**ASSIGNMENT:** Return each line of the records below that contains the word "sites".

**RECORD SET:**
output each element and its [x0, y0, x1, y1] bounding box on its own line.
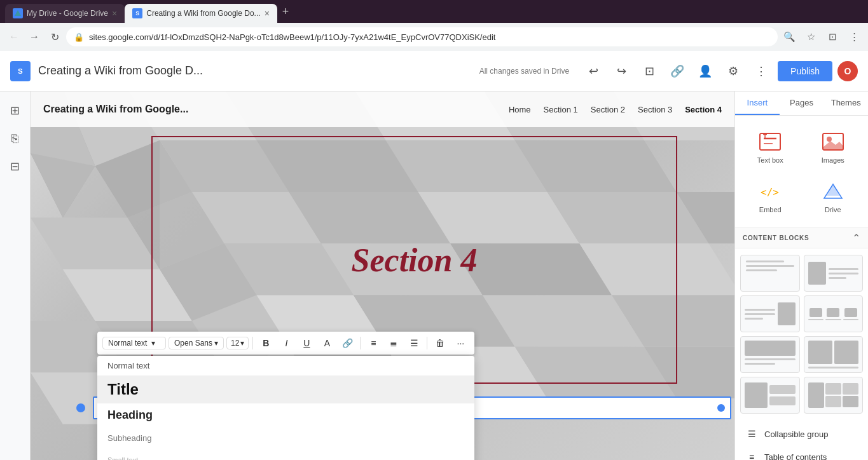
editor-toolbar-area: Normal text ▾ Open Sans ▾ 12 ▾ B I U [97, 332, 474, 460]
link-button[interactable]: 🔗 [666, 60, 689, 83]
tab-google-sites[interactable]: S Creating a Wiki from Google Do... × [125, 4, 277, 23]
preview-button[interactable]: ⊡ [638, 60, 661, 83]
collapsible-group-item[interactable]: ☰ Collapsible group [740, 423, 863, 445]
underline-button[interactable]: U [298, 334, 315, 352]
section-indicator-dot [76, 403, 85, 412]
app-header: S Creating a Wiki from Google D... All c… [0, 51, 868, 91]
bookmark-icon[interactable]: ☆ [802, 28, 820, 46]
nav-item-section4[interactable]: Section 4 [685, 105, 722, 114]
svg-text:S: S [18, 67, 23, 75]
more-options-button[interactable]: ⋮ [750, 60, 773, 83]
nav-item-section2[interactable]: Section 2 [591, 105, 625, 114]
dropdown-item-subheading[interactable]: Subheading [97, 427, 474, 449]
publish-button[interactable]: Publish [778, 61, 832, 81]
tab-themes[interactable]: Themes [823, 91, 868, 115]
dropdown-item-small-text[interactable]: Small text [97, 449, 474, 460]
content-blocks-label: CONTENT BLOCKS [743, 234, 809, 241]
right-panel-tabs: Insert Pages Themes [735, 91, 868, 116]
tab2-title: Creating a Wiki from Google Do... [146, 9, 260, 18]
search-icon[interactable]: 🔍 [780, 28, 798, 46]
app-title: Creating a Wiki from Google D... [38, 64, 472, 78]
toolbar-separator-1 [252, 337, 253, 349]
more-options-button[interactable]: ··· [451, 334, 469, 352]
redo-button[interactable]: ↪ [610, 60, 633, 83]
insert-embed[interactable]: </> Embed [740, 173, 801, 220]
nav-item-home[interactable]: Home [509, 105, 531, 114]
tab2-close[interactable]: × [265, 8, 270, 18]
address-bar[interactable]: 🔒 sites.google.com/d/1f-lOxDmzdSQH2-NaPg… [66, 27, 778, 46]
block-text-only[interactable] [740, 255, 800, 292]
browser-actions: 🔍 ☆ ⊡ ⋮ [780, 28, 863, 46]
normal-text-label: Normal text [107, 361, 149, 370]
nav-item-section1[interactable]: Section 1 [544, 105, 578, 114]
svg-text:</>: </> [761, 186, 779, 198]
text-style-selector[interactable]: Normal text ▾ [102, 337, 166, 349]
new-tab-button[interactable]: + [277, 5, 294, 18]
block-img-col[interactable] [740, 377, 800, 414]
collapse-blocks-button[interactable]: ⌃ [852, 232, 860, 244]
section4-hero-text: Section 4 [352, 241, 478, 279]
font-size-selector[interactable]: 12 ▾ [226, 337, 249, 349]
link-button[interactable]: 🔗 [338, 334, 356, 352]
site-nav-items: Home Section 1 Section 2 Section 3 Secti… [509, 105, 722, 114]
insert-items-grid: T Text box Images [735, 116, 868, 227]
insert-images[interactable]: Images [803, 123, 864, 170]
block-three-col[interactable] [804, 295, 864, 332]
size-chevron-icon: ▾ [240, 339, 244, 348]
block-img-full[interactable] [740, 336, 800, 373]
main-layout: ⊞ ⎘ ⊟ [0, 91, 868, 460]
block-img-text[interactable] [804, 255, 864, 292]
delete-button[interactable]: 🗑 [431, 334, 449, 352]
drive-icon [819, 179, 847, 203]
bold-button[interactable]: B [257, 334, 275, 352]
italic-button[interactable]: I [277, 334, 295, 352]
browser-chrome: My Drive - Google Drive × S Creating a W… [0, 0, 868, 51]
layout-icon[interactable]: ⊞ [4, 99, 27, 122]
insert-drive[interactable]: Drive [803, 173, 864, 220]
tab-pages[interactable]: Pages [780, 91, 824, 115]
embed-icon: </> [756, 179, 784, 203]
text-color-button[interactable]: A [318, 334, 336, 352]
forward-button[interactable]: → [25, 28, 43, 46]
font-family-selector[interactable]: Open Sans ▾ [169, 337, 224, 349]
tab-insert[interactable]: Insert [735, 91, 780, 115]
copy-icon[interactable]: ⎘ [4, 127, 27, 150]
align-button[interactable]: ≡ [364, 334, 382, 352]
chevron-down-icon: ▾ [151, 339, 155, 348]
undo-button[interactable]: ↩ [582, 60, 605, 83]
text-box-label: Text box [757, 156, 783, 164]
reload-button[interactable]: ↻ [46, 28, 64, 46]
delete-icon[interactable]: ⊟ [4, 155, 27, 178]
block-text-img[interactable] [740, 295, 800, 332]
dropdown-item-title[interactable]: Title [97, 375, 474, 403]
block-two-img[interactable] [804, 336, 864, 373]
input-cursor [717, 404, 725, 412]
settings-button[interactable]: ⚙ [722, 60, 745, 83]
tab1-close[interactable]: × [112, 8, 117, 18]
nav-item-section3[interactable]: Section 3 [638, 105, 672, 114]
extension-icon[interactable]: ⊡ [823, 28, 841, 46]
block-three-img[interactable] [804, 377, 864, 414]
collapsible-group-label: Collapsible group [764, 430, 828, 439]
add-user-button[interactable]: 👤 [694, 60, 717, 83]
dropdown-item-normal-text[interactable]: Normal text [97, 356, 474, 375]
menu-icon[interactable]: ⋮ [845, 28, 863, 46]
insert-text-box[interactable]: T Text box [740, 123, 801, 170]
tab-google-drive[interactable]: My Drive - Google Drive × [5, 4, 125, 23]
header-actions: ↩ ↪ ⊡ 🔗 👤 ⚙ ⋮ Publish O [582, 60, 858, 83]
svg-marker-52 [823, 141, 843, 150]
svg-marker-1 [15, 10, 21, 16]
images-icon [819, 130, 847, 154]
back-button[interactable]: ← [5, 28, 23, 46]
tab-bar: My Drive - Google Drive × S Creating a W… [0, 0, 868, 23]
tab1-title: My Drive - Google Drive [27, 9, 108, 18]
font-label: Open Sans [174, 339, 212, 348]
site-title: Creating a Wiki from Google... [43, 104, 509, 115]
user-avatar[interactable]: O [837, 61, 858, 81]
dropdown-item-heading[interactable]: Heading [97, 403, 474, 427]
lock-icon: 🔒 [74, 32, 84, 42]
table-of-contents-item[interactable]: ≡ Table of contents [740, 445, 863, 460]
svg-marker-55 [827, 184, 839, 196]
ordered-list-button[interactable]: ≣ [385, 334, 403, 352]
unordered-list-button[interactable]: ☰ [405, 334, 423, 352]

**EXERCISE RESULT:**
tab-google-sites[interactable]: S Creating a Wiki from Google Do... × [125, 4, 277, 23]
address-bar[interactable]: 🔒 sites.google.com/d/1f-lOxDmzdSQH2-NaPg… [66, 27, 778, 46]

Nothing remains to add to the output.